Selain harus ada hubungan nasab, untuk menjadi wakil perwalian nikah juga disyaratkan harus laki-laki yang sudah baligh, beragama Islam dan dewasa.
أَمَّا تَوْكِيلُ الْوَلِيِّ فَلَا يَجُوزُ أَنْ يُوَكِّلَ فِيهِ إِلَّا مَنْ يَصِحُّ أَنْ يَكُونَ وَلِيًّا فِيهِ وَهُوَ أَنْ يَكُونَ ذَكَرًا بالغاً حراً مسلماً رشيداً فإذا اجتمعت هَذِهِ الْأَوْصَافُ … صَحَّ تَوْكِيلُهُ
Artinya:
“Adapun mewakilkan perwalian nikah, tidak diperbolehkan kecuali kepada orang yang telah memiliki kualifikasi wali yaitu laki-laki, baligh, merdeka, Muslim dan dewasa.

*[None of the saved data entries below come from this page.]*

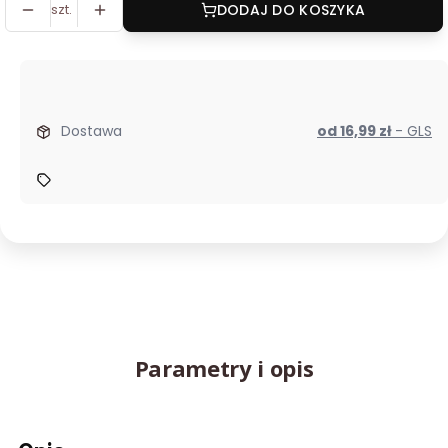
szt.
DODAJ DO KOSZYKA
Dostawa
od 16,99 zł
- GLS
Parametry i opis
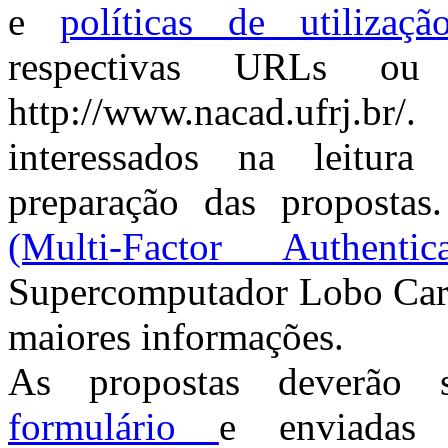
e
políticas de utilizaçã
respectivas URLs ou
http://www.nacad.ufrj.b
interessados na leitur
preparação das proposta
(Multi-Factor Authentica
Supercomputador Lobo Carne
maiores informações.
As propostas deverão s
formulário
e enviadas 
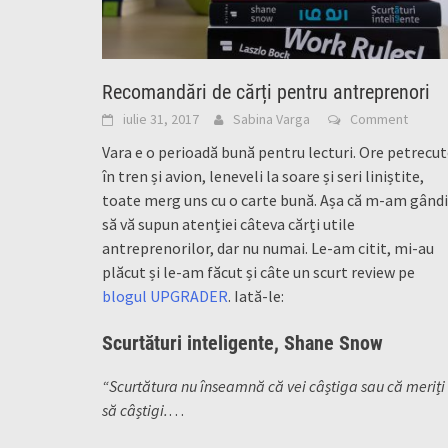
Recomandări de cărți pentru antreprenori
iulie 31, 2017
Sabina Varga
Comment
Vara e o perioadă bună pentru lecturi. Ore petrecu
în tren și avion, leneveli la soare și seri liniștite,
toate merg uns cu o carte bună. Așa că m-am gândi
să vă supun atenției câteva cărți utile
antreprenorilor, dar nu numai. Le-am citit, mi-au
plăcut și le-am făcut și câte un scurt review pe
blogul UPGRADER
. Iată-le:
Scurtături inteligente, Shane Snow
“Scurtătura nu înseamnă că vei câștiga sau că meriți
să câștigi.
…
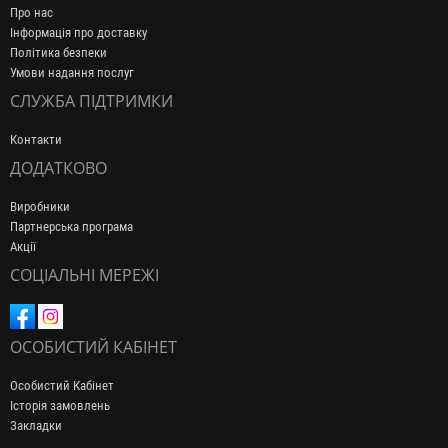
Про нас
Інформація про доставку
Політика безпеки
Умови надання послуг
СЛУЖБА ПІДТРИМКИ
Контакти
ДОДАТКОВО
Виробники
Партнерська програма
Акції
СОЦІАЛЬНІ МЕРЕЖІ
ОСОБИСТИЙ КАБІНЕТ
Особистий Кабінет
Історія замовлень
Закладки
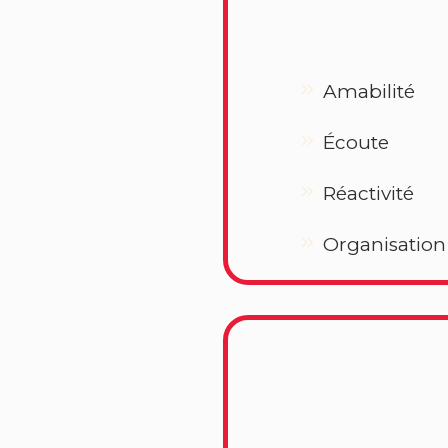
Amabilité
Écoute
Réactivité
Organisation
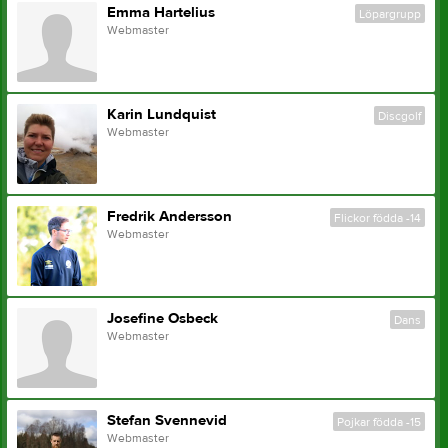
Emma Hartelius
Löpargrupp
Webmaster
Karin Lundquist
Discgolf
Webmaster
Fredrik Andersson
Flickor födda -14
Webmaster
Josefine Osbeck
Dans
Webmaster
Stefan Svennevid
Pojkar födda -15
Webmaster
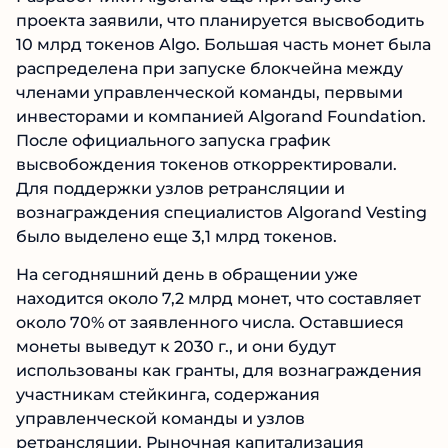
проекта заявили, что планируется высвободить
10 млрд токенов Algo. Большая часть монет была
распределена при запуске блокчейна между
членами управленческой команды, первыми
инвесторами и компанией Algorand Foundation.
После официального запуска график
высвобождения токенов откорректировали.
Для поддержки узлов ретрансляции и
вознаграждения специалистов Algorand Vesting
было выделено еще 3,1 млрд токенов.
На сегодняшний день в обращении уже
находится около 7,2 млрд монет, что составляет
около 70% от заявленного числа. Оставшиеся
монеты выведут к 2030 г., и они будут
использованы как гранты, для вознаграждения
участникам стейкинга, содержания
управленческой команды и узлов
ретрансляции. Рыночная капитализация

Jika kualifikasi tersebut terpenuhi, maka sah hak perwaliannya.” (al-Mawardi, al-Hawi al-Kabir, juz 9, hlm. 113)
Dari keterangan tersebut, dapat disimpulkan bahwa ayah angkat yang telah memenuhi persyaratan tersebut di atas, sah baginya untuk menjadi wakil wali pernikahan dari anak-anak angkatnya.
Hanya saja, akad perwakilan wali harus dilakukan dengan kalimat serah terima (ijab-qabul) yang sah menurut fikih, dan wali asli harus benar-benar ada.
Namun jika tidak ditemukan wali asli dari calon pengantin wanita, baik karena wali asli tidak diketahui keberadaannya maupun karena mereka sudah meninggal dunia, maka hak perwalian pindah kepada wali hakim.
Kemudian, jika sang hakim tidak ada, maka posisi wali hakim digantikan oleh wali muhakkam (seseorang yang diposisikan sebagai hakim dengan syarat harus adil).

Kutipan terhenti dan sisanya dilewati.